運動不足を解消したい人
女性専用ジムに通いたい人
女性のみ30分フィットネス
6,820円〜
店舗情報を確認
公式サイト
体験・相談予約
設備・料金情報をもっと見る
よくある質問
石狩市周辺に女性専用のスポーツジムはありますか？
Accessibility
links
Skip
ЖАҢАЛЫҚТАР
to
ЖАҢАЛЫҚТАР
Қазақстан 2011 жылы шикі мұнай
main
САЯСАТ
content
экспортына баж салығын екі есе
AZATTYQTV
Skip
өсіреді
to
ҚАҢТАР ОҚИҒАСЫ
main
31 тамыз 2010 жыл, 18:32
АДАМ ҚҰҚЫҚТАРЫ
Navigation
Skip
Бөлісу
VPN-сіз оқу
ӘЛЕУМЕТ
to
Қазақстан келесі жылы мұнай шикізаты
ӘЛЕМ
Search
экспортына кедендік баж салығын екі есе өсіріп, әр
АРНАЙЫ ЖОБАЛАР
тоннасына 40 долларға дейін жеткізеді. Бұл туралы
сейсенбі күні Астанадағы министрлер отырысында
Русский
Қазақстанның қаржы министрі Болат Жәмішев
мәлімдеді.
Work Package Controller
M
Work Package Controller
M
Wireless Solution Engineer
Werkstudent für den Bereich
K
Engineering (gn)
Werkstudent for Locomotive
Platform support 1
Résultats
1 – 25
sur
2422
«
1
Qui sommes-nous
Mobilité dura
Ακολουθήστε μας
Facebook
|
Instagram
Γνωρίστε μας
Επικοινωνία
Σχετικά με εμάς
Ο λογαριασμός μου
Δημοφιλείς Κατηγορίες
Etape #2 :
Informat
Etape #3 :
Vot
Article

---

=== GOAL OF THE EXERCISE ===
Make an exact copy of all the lines above.

=== RESPONSE TO THIS EXERCISE ===
運動不足を解消したい人
女性専用ジムに通いたい人
女性のみ30分フィットネス
6,820円〜
店舗情報を確認
公式サイト
体験・相談予約
設備・料金情報をもっと見る
よくある質問
石狩市周辺に女性専用のスポーツジムはありますか？
Accessibility
links
Skip
ЖАҢАЛЫҚТАР
to
ЖАҢАЛЫҚТАР
Қазақстан 2011 жылы шикі мұнай
main
САЯСАТ
content
экспортына баж салығын екі есе
AZATTYQTV
Skip
өсіреді
to
ҚАҢТАР ОҚИҒАСЫ
main
31 тамыз 2010 жыл, 18:32
АДАМ ҚҰҚЫҚТАРЫ
Navigation
Skip
Бөлісу
VPN-сіз оқу
ӘЛЕУМЕТ
to
Қазақстан келесі жылы мұнай шикізаты
ӘЛЕМ
Search
экспортына кедендік баж салығын екі есе өсіріп, әр
АРНАЙЫ ЖОБАЛАР
тоннасына 40 долларға дейін жеткізеді. Бұл туралы
сейсенбі күні Астанадағы министрлер отырысында
Русский
Қазақстанның қаржы министрі Болат Жәмішев
мәлімдеді.
Work Package Controller
M
Work Package Controller
M
Wireless Solution Engineer
Werkstudent für den Bereich
K
Engineering (gn)
Werkstudent for Locomotive
Platform support 1
Résultats
1 – 25
sur
2422
«
1
Qui sommes-nous
Mobilité dura
Ακολουθήστε μας
Facebook
|
Instagram
Γνωρίστε μας
Επικοινωνία
Σχετικά με εμάς
Ο λογαριασμός μου
Δημοφιλείς Κατηγορίες
Etape #2 :
Informat
Etape #3 :
Vot
Article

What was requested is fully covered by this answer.